"""
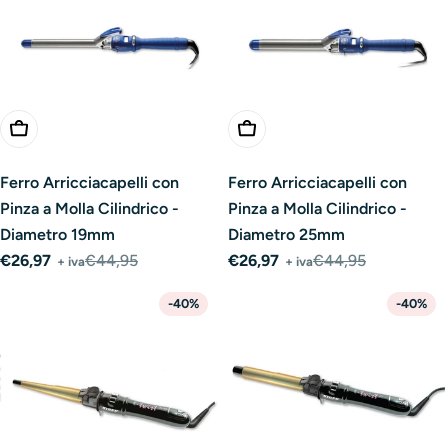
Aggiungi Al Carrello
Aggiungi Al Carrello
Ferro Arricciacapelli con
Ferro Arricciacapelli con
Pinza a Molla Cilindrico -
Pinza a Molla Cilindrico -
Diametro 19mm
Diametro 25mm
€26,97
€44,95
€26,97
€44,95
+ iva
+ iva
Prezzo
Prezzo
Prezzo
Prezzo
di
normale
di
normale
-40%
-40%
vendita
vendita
"""
"""
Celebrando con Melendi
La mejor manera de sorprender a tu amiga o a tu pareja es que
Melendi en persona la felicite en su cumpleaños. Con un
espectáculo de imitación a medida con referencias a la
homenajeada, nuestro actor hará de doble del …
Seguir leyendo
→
"""
*ACTIVITY:* For each line in the records that contains the word "Melendi", make a copy.

*RESPONSE FOR THIS EXERCISE:*
Celebrando con Melendi
Melendi en persona la felicite en su cumpleaños. Con un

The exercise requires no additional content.